Politically it’s all obvious. For the new administration it is a loss and a significant one. It has damaged the new president’s prestige. Every president until he fails has the aura of unused power. Boy, when I use it, you’re gonna see muscle. He used it. No muscle. Fatal? No. Damaging and diminishing? Yes. It is an embarrassment too for Speaker Paul Ryan. Together they could not get a win on the board after they threw everything they have into it. This does not speak well for everything they have.
They picked the wrong issue at the wrong time and pursued it in the wrong way. (“Constituent, should we focus on a better tax system or on health care?” “Um, if you go with health care can it include suicide coverage?”)
The failure of the bill demonstrated something no president, especially a new one, ever wants made public. That is that Republicans in the House do not really fear him.
When members of your party fear you, they are fearing one thing: your popularity. You can harness it to hurt them if they’re uncooperative. But Mr. Trump doesn’t have that much popularity, as they know. He’s at 40% or thereabouts in his approval numbers. And on this bill he couldn’t tell his supporters to go out and cream congressmen who would vote against him, because his own supporters don’t much like the bill.
The central dynamic behind the bill’s difficulties is that the Republican conference in the House is divided between institutionalists, who support the leadership; conservatives, who found the bill too soft; and moderates, who found it too hard. By putting forward the bill, they allowed this division—which was wholly predictable and may be irreconcilable—to play out as a public breakdown rather than an impasse.
The president made a political mistake in throwing his lot with the leadership, and then conservatives, not Republican moderates, and then Democrats.
A mere poll probably contributed to the collapse of support. That would be the Quinnipiac survey published Thursday, just hours before the delay in the vote. It found the repeal-and-replace bill highly unpopular. Only 17% of respondents approved of the bill, with 56% opposed and 26% undecided. Bloomberg’s Sahil Kapur, reading the cross tabs, noted on Twitter that the bill was 26 points underwater among noncollege whites, and an astounding 46 points underwater among voters 50 to 64. “This is Trump’s base,” Mr. Kapur noted.
When your own base doesn’t like the bill on which you’ve staked your early legislative prestige, you have made a political error of the first order.
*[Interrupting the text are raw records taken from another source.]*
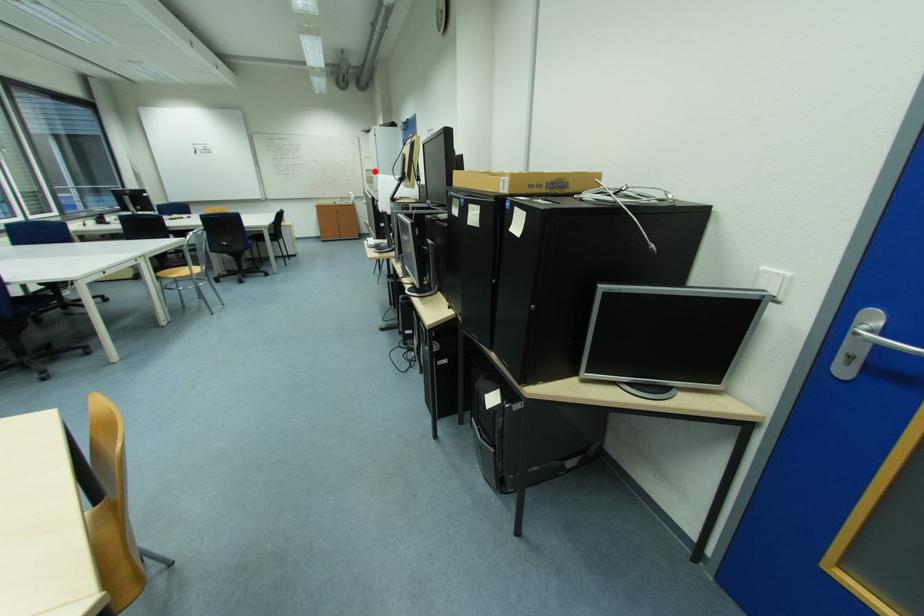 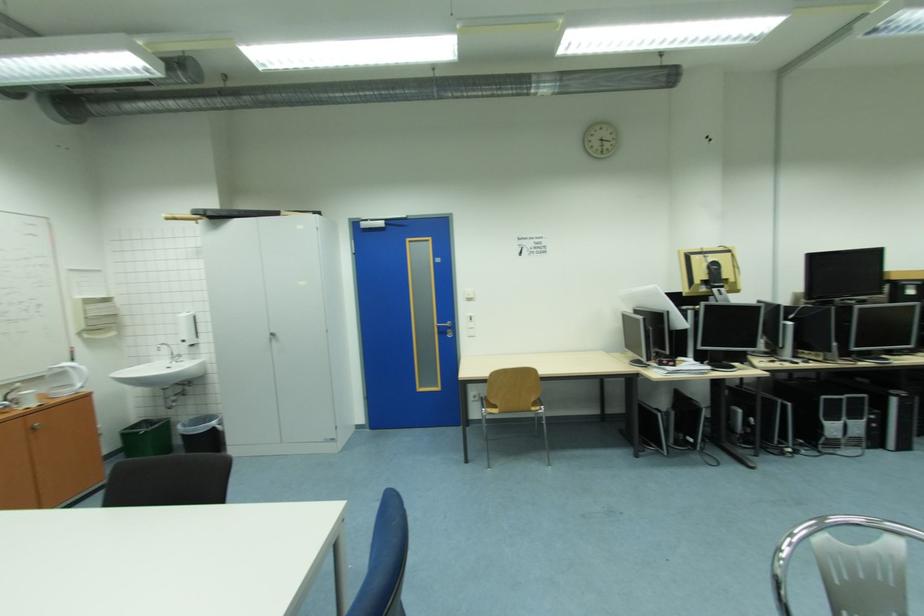 Locate, in the second image, the point that corresponds to the highlighted location in the first image.

(94, 302) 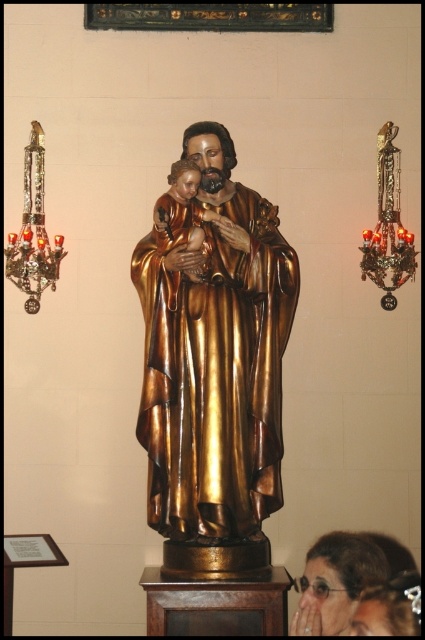 Does gold polished wood statue at center appear over matte gold statue at center?

Yes.

Is gold polished wood statue at center positioned behind matte gold statue at center?

No, gold polished wood statue at center is closer to the viewer.

Is point (175, 499) more distant than point (342, 620)?

No, it is not.

Find the location of `gold polished wood statue at center`. gold polished wood statue at center is located at coordinates (212, 362). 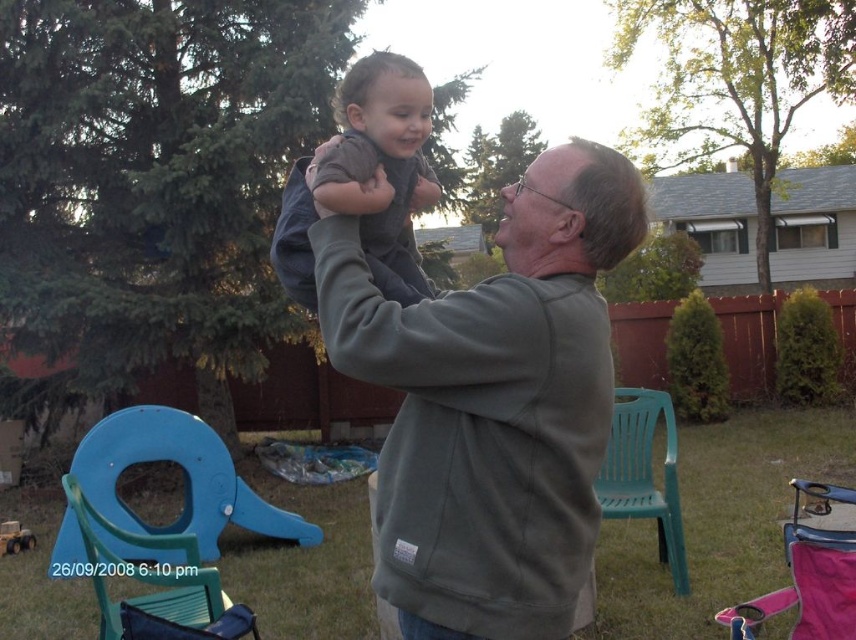 Does matte gray hoodie at center appear on the right side of blue plastic chair at lower left?

Correct, you'll find matte gray hoodie at center to the right of blue plastic chair at lower left.

Between matte gray hoodie at center and blue plastic chair at lower left, which one appears on the left side from the viewer's perspective?

blue plastic chair at lower left

Image resolution: width=856 pixels, height=640 pixels. I want to click on matte gray hoodie at center, so click(366, 179).

Where is `olive green sweatshirt at center`? Image resolution: width=856 pixels, height=640 pixels. olive green sweatshirt at center is located at coordinates tap(492, 403).

The height and width of the screenshot is (640, 856). Describe the element at coordinates (492, 403) in the screenshot. I see `olive green sweatshirt at center` at that location.

Locate an element on the screen. This screenshot has height=640, width=856. olive green sweatshirt at center is located at coordinates (492, 403).

Between pink fabric chair at lower right and green plastic chair at right, which one has less height?

pink fabric chair at lower right

Does pink fabric chair at lower right have a larger size compared to green plastic chair at right?

Yes.

Which is in front, point (829, 548) or point (658, 524)?

Point (829, 548) is in front.

The height and width of the screenshot is (640, 856). What are the coordinates of `pink fabric chair at lower right` in the screenshot? It's located at (807, 576). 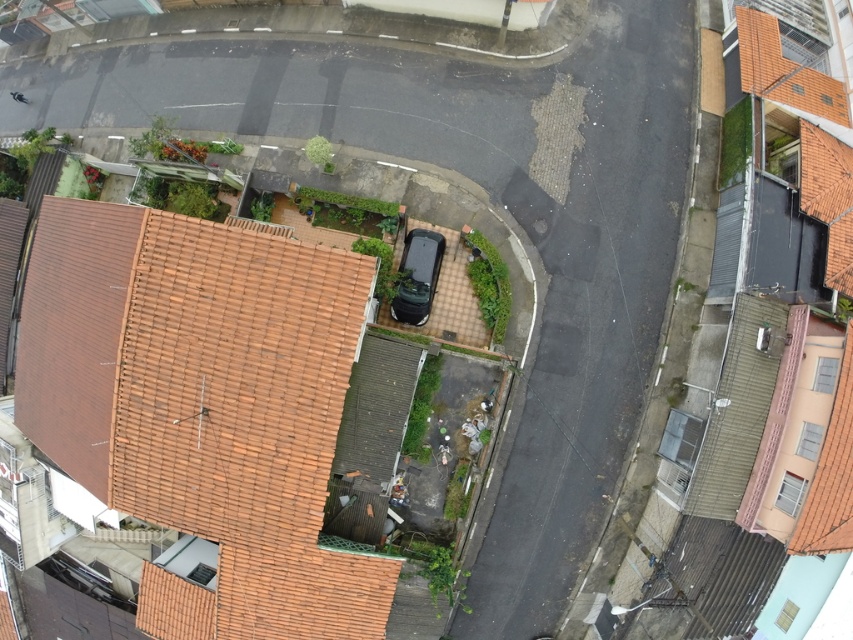 Question: Observing the image, what is the correct spatial positioning of brown tile roof at lower left in reference to orange tile roof at upper right?

Choices:
 (A) left
 (B) right

Answer: (A)

Question: Is the position of brown tile roof at lower left less distant than that of orange tile roof at upper right?

Choices:
 (A) yes
 (B) no

Answer: (A)

Question: Which point appears farthest from the camera in this image?

Choices:
 (A) (756, 28)
 (B) (202, 323)

Answer: (A)

Question: Is brown tile roof at lower left to the right of orange tile roof at upper right from the viewer's perspective?

Choices:
 (A) no
 (B) yes

Answer: (A)

Question: Which point is farther to the camera?

Choices:
 (A) orange tile roof at upper right
 (B) brown tile roof at lower left

Answer: (A) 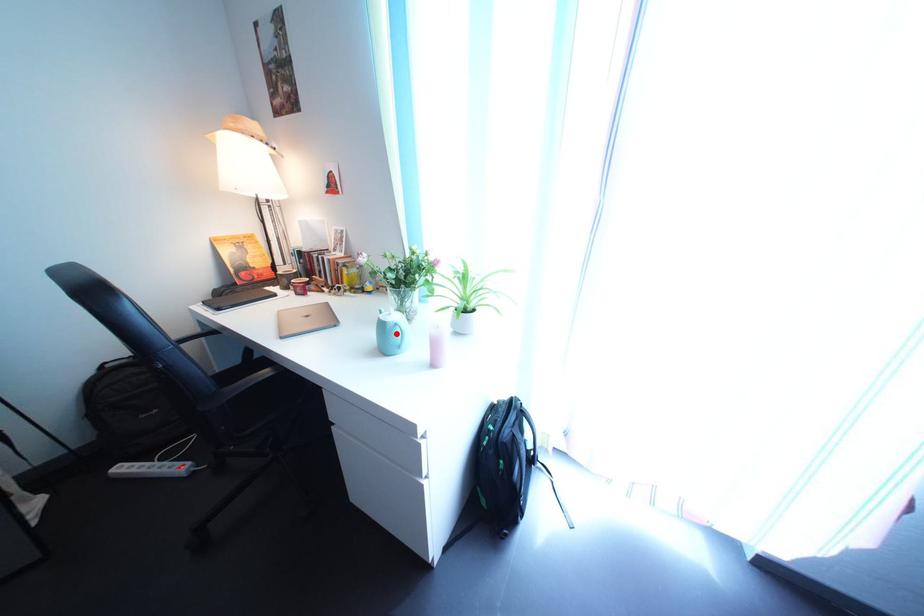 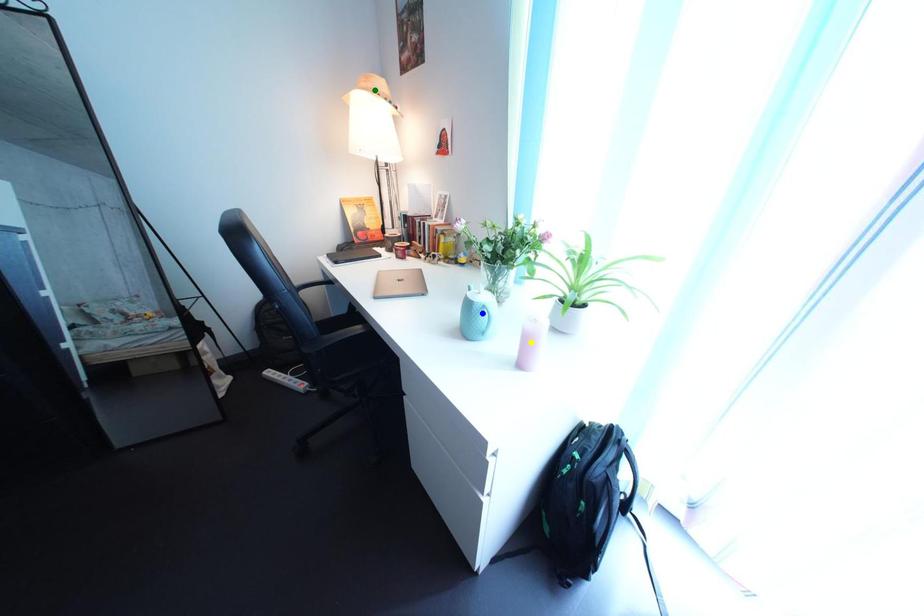 Question: I am providing you with two images of the same scene from different viewpoints. A red point is marked on the first image. You are given multiple points on the second image. In image 2, which mark is for the same physical point as the one in image 1?

Choices:
 (A) green point
 (B) yellow point
 (C) blue point

Answer: (C)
Seven years ago, when ObamaCare was on its way to passing with not a single Republican vote, I called it a catastrophic victory. It wouldn’t work; the government would not be able to execute; it was a Rube Goldberg machine. It was a bill created not by visionaries or political masters but by technocrats—and the worst kind of technocrat, the one who sees himself as a secret visionary. On top of that the Democrats would always own it, and when the program failed, Republicans would have no motivation to help them save it.
That is what RyanCare or TrumpCare would have been if it had passed: a catastrophic victory. No Democratic support, an opaque and impossible-to-understand bill, one that is complex and complicated, one that would be unpopular back home. And created by technocrats who think themselves visionaries.
Mr. Trump warned House Republicans they would lose their seats next year if they vote “no.” They judged they’d lose their seats in 2018 if they voted “yes.”
When Mr. Trump wins, he wins big, and when he flops, he flops big. He just did.
A proper White House reaction? Not anger, bluff and bluster, not finger-pointing or defensiveness but modesty and calm. And this: Offer to work with Democrats and moderate Republicans to create legislation that will help and can pass.